## The task
Search the entries below. Return every line that has "CeOS" in it.

## Data to examine
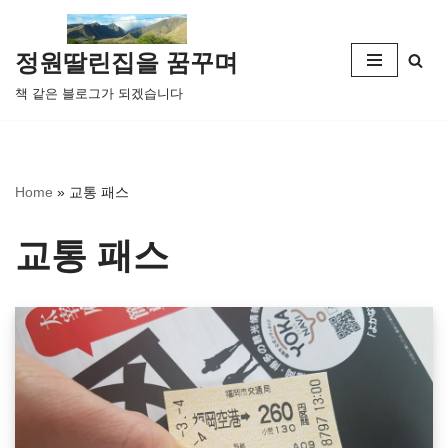
콘
정원딸린집을 꿈꾸며
텐
책 같은 블로그가 되겠습니다
츠
로
건
너
Home
»
교통 패스
뛰
기
교통 패스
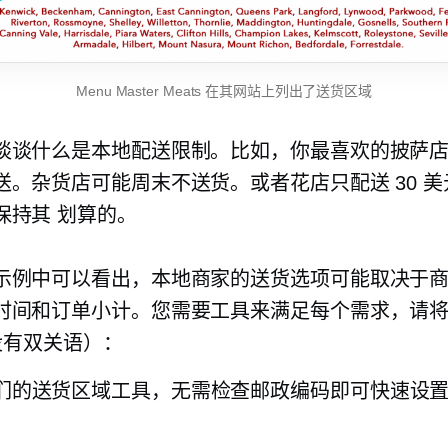
Menu Master Meats 在其网站上列出了送货区域
谈谈什么是本地配送限制。比如，你最喜欢的披萨
送。杂货店可能周末不送货。或者花店只配送 30 
保持其
划算的。
示例中可以看出，本地商家的送货选项可能取决于
时间和订单小计。您需要工具来满足每个需求，请
（没有双关语）：
们的送货区域工具，无需检查邮政编码即可快速设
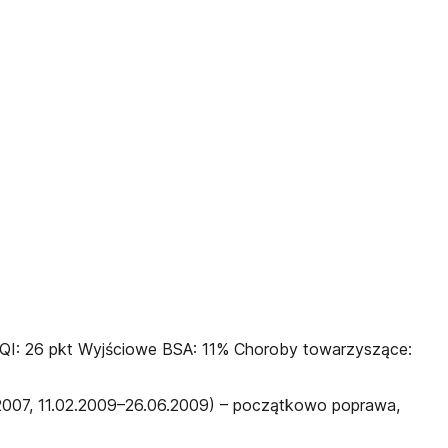
DLQI: 26 pkt Wyjściowe BSA: 11% Choroby towarzyszące:
.2007, 11.02.2009–26.06.2009) – początkowo poprawa,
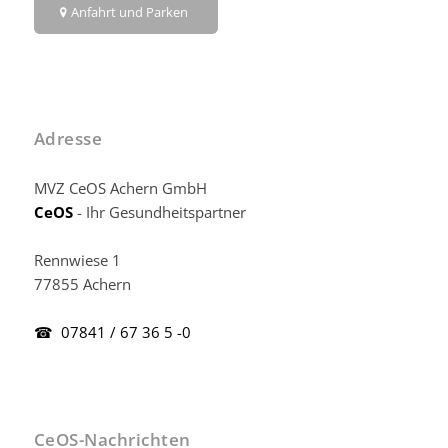
Anfahrt und Parken
Adresse
MVZ CeOS Achern GmbH
CeOS
- Ihr Gesundheitspartner
Rennwiese 1
77855 Achern
☎ 07841 / 67 36 5 -0
CeOS-Nachrichten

## Answer area
MVZ CeOS Achern GmbH
CeOS
CeOS-Nachrichten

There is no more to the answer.